Well, well, well. I have to say, I am slightly surprised by the outcome of the expenses scandal. The high-profile stuff doesn't come anywhere near me, obviously, so I know nothing of the details, but I fully expected the usual flannel; "not enough evidence for realistic prospect of conviction, blah blah blah".
Anyway, here we are, three MPs and a peer have been charged. They are to be served with a summons to the City of Westminster Magistrates' Court, which is of course their local. It's on Horseferry Road, a short walk from the Sovereign's Entrance (although I strongly doubt they'll be walking there).
The magistrates will send the matter to the Crown Court, as it is triable on indictment only (I am open to correction on this last point, as I don't have my Archbold at hand, and am guessing at the mode of trial.) There will, I imagine, be no indication of plea, and all four men will have jury trials in due course.
Section 17 of the Theft Act 1968 makes it an offence to furnish information for any purpose, produce or make use of any account, or any such record or document, which to that person's knowledge is or may be misleading, false or deceptive in a material particular. This must be done dishonestly, with a view to gain for himself or another, or with intent to cause loss to another.
"Dishonesty" is according to widely prevailing standards, basically. It's called the Ghosh test, named for the reported case of the same name, funnily enough, and is pronounced with a long 'o', like a frightfully posh person saying "gosh".

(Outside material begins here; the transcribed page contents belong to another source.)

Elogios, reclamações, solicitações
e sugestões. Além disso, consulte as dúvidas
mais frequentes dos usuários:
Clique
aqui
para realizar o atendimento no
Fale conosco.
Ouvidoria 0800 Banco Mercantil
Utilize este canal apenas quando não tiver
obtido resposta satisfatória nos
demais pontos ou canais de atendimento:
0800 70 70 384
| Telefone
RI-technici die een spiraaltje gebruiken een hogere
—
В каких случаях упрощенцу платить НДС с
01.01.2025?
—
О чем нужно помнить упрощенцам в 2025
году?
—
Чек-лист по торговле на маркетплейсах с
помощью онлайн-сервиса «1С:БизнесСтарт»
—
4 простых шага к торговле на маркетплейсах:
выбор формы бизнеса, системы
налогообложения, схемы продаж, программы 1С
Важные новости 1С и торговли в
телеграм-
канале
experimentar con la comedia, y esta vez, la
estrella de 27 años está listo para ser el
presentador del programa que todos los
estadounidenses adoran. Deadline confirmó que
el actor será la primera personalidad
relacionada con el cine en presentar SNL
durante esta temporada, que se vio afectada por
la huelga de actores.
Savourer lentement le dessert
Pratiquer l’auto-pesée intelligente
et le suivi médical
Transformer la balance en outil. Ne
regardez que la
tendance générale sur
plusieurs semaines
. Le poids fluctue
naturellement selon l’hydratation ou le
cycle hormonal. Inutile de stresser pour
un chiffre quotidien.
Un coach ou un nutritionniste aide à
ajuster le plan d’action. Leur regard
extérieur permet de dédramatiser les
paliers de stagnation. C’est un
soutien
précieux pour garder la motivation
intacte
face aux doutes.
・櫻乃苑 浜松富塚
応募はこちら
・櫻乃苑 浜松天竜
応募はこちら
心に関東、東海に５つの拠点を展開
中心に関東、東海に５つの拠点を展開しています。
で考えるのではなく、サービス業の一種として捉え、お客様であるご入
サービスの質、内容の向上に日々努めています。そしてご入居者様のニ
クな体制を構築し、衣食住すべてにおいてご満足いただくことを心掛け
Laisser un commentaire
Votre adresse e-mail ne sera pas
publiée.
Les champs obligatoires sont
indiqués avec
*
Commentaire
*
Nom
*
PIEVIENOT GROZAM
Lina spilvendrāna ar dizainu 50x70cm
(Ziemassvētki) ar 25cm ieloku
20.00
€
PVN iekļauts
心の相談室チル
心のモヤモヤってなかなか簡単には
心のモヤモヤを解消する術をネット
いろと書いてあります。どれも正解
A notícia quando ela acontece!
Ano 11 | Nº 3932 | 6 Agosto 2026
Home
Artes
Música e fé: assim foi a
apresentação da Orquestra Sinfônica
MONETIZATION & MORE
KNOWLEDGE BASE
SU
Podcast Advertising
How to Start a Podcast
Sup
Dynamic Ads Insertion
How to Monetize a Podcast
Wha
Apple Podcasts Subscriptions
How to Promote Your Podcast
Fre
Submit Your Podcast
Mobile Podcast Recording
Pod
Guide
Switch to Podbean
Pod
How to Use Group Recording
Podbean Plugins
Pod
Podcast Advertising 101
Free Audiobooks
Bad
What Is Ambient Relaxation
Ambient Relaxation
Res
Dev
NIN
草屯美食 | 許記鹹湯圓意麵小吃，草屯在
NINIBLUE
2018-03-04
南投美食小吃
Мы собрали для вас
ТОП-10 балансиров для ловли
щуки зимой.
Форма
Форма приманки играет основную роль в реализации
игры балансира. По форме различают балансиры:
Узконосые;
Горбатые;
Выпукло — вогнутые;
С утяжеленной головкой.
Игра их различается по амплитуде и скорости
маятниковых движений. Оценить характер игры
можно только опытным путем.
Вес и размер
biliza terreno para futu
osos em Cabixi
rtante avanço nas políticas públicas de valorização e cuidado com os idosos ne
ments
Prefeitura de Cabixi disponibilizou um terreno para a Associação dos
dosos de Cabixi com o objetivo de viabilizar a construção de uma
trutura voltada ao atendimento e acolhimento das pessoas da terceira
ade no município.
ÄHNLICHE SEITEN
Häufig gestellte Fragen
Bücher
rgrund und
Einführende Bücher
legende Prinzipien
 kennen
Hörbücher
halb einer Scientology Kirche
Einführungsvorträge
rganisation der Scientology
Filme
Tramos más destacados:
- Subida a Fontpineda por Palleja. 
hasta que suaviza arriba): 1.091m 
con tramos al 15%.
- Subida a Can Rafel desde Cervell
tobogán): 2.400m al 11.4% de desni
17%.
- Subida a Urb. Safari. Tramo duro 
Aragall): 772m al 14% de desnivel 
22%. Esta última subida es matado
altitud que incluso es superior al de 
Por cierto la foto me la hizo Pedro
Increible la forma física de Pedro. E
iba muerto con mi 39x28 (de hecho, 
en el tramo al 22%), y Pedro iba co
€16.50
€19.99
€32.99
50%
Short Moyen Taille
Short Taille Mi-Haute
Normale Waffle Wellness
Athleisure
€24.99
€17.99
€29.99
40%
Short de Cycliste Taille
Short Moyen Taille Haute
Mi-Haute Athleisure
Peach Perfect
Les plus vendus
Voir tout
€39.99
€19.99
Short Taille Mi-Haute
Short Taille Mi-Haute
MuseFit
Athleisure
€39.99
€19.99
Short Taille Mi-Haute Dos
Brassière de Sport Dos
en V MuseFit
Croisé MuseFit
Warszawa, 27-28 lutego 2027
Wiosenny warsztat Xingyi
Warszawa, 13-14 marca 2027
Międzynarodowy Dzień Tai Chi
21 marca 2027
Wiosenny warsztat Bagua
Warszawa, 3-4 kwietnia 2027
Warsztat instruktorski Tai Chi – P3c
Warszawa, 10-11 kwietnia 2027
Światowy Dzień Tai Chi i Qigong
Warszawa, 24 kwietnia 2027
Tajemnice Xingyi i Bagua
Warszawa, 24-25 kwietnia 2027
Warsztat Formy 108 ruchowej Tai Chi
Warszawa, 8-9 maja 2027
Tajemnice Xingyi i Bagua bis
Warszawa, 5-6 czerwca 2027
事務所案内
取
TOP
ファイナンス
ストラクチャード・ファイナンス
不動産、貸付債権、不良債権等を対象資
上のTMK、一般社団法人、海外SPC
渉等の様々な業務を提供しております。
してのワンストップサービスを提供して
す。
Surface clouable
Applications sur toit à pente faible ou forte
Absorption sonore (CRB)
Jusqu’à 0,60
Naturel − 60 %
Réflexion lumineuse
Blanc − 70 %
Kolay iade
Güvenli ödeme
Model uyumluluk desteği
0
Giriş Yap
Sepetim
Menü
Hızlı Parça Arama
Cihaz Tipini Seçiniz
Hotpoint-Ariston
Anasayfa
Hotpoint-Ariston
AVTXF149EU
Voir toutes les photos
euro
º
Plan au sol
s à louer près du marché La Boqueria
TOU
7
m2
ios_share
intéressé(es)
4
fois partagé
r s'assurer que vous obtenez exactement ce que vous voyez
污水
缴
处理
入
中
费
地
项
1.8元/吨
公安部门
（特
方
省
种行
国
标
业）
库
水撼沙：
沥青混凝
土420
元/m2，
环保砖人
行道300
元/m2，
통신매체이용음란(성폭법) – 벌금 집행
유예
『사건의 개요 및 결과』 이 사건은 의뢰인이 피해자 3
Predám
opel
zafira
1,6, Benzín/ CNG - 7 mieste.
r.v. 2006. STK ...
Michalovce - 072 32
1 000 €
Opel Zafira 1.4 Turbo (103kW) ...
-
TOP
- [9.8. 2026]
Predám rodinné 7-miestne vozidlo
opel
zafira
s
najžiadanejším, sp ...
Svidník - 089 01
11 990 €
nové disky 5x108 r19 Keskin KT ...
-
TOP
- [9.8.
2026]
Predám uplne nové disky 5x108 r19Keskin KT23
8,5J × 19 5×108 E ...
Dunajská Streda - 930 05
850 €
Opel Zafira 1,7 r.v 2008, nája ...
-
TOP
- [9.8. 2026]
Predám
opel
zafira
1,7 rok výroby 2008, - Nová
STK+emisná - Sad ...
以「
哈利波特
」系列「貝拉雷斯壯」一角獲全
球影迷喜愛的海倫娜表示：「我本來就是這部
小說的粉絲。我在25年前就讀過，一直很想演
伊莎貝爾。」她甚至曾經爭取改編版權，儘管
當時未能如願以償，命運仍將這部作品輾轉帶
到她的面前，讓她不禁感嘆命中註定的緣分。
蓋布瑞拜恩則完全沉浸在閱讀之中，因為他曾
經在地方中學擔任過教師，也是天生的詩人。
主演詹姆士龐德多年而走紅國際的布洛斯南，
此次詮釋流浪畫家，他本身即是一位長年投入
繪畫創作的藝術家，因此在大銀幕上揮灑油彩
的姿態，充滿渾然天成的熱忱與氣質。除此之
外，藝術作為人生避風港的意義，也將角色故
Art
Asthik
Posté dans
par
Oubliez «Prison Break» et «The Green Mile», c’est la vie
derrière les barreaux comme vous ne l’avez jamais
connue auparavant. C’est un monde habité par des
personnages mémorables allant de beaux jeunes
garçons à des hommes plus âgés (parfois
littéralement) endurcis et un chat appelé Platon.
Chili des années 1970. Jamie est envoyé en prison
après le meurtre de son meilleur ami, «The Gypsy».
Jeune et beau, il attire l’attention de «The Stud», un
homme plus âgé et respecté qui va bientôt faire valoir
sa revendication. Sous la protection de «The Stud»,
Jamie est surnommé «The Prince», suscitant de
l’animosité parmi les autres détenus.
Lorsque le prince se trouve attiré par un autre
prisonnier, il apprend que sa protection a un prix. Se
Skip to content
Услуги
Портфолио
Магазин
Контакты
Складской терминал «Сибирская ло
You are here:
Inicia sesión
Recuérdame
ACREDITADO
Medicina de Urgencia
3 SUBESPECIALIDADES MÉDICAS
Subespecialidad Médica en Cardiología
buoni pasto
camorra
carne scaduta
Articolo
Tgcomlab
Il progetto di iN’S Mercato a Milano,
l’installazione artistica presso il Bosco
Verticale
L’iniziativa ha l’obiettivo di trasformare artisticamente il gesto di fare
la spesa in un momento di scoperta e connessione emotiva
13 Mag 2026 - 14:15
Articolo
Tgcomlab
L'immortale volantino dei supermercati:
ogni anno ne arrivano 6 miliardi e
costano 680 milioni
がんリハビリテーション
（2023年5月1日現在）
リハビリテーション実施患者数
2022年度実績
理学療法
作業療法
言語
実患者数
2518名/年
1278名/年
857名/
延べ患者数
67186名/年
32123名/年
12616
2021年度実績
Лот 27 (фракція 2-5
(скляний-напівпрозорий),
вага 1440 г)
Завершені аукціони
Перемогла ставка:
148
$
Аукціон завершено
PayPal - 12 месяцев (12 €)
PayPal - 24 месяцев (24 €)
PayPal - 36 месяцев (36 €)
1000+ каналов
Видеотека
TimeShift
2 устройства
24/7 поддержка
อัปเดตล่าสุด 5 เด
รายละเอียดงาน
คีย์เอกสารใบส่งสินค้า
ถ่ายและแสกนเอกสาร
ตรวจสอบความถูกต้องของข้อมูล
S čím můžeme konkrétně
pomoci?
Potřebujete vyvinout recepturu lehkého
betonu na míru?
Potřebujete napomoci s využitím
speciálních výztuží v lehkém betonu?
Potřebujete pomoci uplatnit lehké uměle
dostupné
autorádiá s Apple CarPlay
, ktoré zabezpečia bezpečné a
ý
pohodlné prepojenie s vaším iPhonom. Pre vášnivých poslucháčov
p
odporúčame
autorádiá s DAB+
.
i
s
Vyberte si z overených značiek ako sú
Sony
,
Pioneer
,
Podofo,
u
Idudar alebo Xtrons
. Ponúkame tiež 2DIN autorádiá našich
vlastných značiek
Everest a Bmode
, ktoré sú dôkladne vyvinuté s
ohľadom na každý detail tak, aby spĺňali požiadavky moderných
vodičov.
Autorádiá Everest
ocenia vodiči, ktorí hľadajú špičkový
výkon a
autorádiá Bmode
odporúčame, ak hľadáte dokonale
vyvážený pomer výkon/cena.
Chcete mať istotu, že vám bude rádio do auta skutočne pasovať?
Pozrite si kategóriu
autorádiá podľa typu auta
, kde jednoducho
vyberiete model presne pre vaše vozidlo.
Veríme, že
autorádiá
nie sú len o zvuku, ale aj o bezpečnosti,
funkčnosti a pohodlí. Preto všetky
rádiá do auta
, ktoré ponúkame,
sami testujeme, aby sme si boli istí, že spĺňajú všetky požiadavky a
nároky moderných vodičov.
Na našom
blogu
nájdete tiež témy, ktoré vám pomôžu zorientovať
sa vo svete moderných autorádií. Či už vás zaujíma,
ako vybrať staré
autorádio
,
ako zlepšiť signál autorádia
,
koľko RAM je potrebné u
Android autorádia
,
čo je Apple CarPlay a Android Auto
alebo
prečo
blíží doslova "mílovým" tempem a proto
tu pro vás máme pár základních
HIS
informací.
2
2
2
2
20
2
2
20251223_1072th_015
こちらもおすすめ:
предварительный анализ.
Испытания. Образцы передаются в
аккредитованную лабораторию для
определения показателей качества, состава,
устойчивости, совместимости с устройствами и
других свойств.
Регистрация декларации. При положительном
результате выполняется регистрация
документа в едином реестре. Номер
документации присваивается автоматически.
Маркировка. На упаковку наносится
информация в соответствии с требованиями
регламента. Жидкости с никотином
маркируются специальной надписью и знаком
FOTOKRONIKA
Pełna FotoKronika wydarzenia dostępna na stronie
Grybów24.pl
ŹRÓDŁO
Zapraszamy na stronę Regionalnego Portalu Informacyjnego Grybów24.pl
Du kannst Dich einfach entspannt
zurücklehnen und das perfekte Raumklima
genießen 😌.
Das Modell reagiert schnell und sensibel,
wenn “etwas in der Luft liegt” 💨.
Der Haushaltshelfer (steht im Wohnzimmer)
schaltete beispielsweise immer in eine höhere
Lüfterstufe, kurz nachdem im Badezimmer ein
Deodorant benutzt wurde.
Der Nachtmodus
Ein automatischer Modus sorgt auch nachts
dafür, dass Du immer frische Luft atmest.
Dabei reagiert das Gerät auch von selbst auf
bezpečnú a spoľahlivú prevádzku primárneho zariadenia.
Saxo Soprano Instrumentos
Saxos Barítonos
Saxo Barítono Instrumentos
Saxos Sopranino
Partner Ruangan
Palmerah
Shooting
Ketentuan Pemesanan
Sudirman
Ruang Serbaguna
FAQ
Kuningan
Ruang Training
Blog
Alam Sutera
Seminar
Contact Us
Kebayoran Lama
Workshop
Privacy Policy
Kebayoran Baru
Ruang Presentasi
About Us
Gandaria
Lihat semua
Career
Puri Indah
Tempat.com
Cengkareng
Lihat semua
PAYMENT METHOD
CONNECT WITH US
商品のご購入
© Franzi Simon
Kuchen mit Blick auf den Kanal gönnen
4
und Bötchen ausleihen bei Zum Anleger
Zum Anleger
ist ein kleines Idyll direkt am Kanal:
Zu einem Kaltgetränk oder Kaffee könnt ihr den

The standard is that of "ordinary decent people". The phrase used to be "man on the top deck of the Clapham Omnibus", but I suppose times have changed, and such people may be more likely to relieve you of your wallet than be honest. In any event, if an act is dishonest by that standard, it is only dishonest in the Ghosh sense if the accused must have realised that what he was doing was dishonest. Then, and only then, may the jury convict.
It's not a simple definition, and as you can see, the right 'honorable' gentlemen concerned have a certain amount of wiggle room.
My learned readers will note that I haven't discussed the destruction of records part of the offence. That was a deliberate decision, based solely on a wildly uninformed guess that the facts weren't anything like that. So there.